Associazione Cardinale Eduardo F. Pironio
– Seduta inaugurale
– 18 ottobre 2005 -
ore 18.30
– Roma, Istituto Suore di Maria Bambina, Via Paolo VI, 5.
Saluto
P. Josè Maria Arnaiz sm
Intervento del postulatore della causa
P. Giuseppe Tamburrino osb
Ricordo del cardinale Pironio
Intervento di S.E. Mons. Renato Boccardo
Segretario generale del Governatorato della Città del Vaticano
Presentazione dell'Associazione
Maria Grazia Tibaldi
Testimonianza di Sua Eminenza il Card. Jorge Bergoglio sj
Arcivescovo di Buenos Aires, Vicepresidente della Conferenza Episcopale Argentina, parte attrice della causa
IL CARDINALE
EDUARDO FRANCISCO PIRONIO
Intervento di S.E. Mons.
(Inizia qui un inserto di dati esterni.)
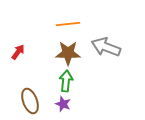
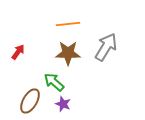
gray arrow: rotated 100 degrees clockwise
green arrow: moved 12 px left, 1 px down; rotated 55 degrees counterclockwise
brown ellipse: rotated 50 degrees clockwise
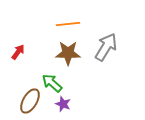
green arrow: moved 2 px left, 1 px down
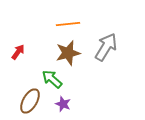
brown star: rotated 15 degrees counterclockwise
green arrow: moved 4 px up
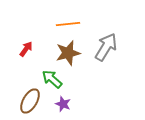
red arrow: moved 8 px right, 3 px up
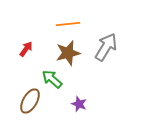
purple star: moved 16 px right
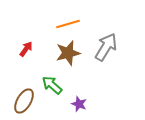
orange line: rotated 10 degrees counterclockwise
green arrow: moved 6 px down
brown ellipse: moved 6 px left
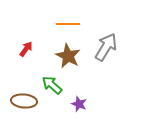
orange line: rotated 15 degrees clockwise
brown star: moved 3 px down; rotated 30 degrees counterclockwise
brown ellipse: rotated 65 degrees clockwise
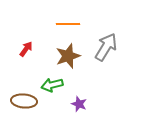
brown star: rotated 25 degrees clockwise
green arrow: rotated 55 degrees counterclockwise
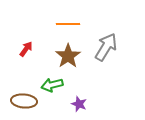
brown star: rotated 15 degrees counterclockwise
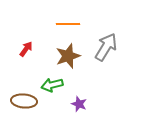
brown star: rotated 15 degrees clockwise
Renato Boccardo
Segretario generale del Governatorato della Città del Vaticano
«Ha
testimoniato la sua fede nella gioia: gioia di essere sacerdote e desiderio
costante di comunicarla ai giovani d'oggi», ha detto Giovanni Paolo II il 7
febbraio 1998, nell'omelia del funerale del Cardinale Eduardo Francisco
Pironio.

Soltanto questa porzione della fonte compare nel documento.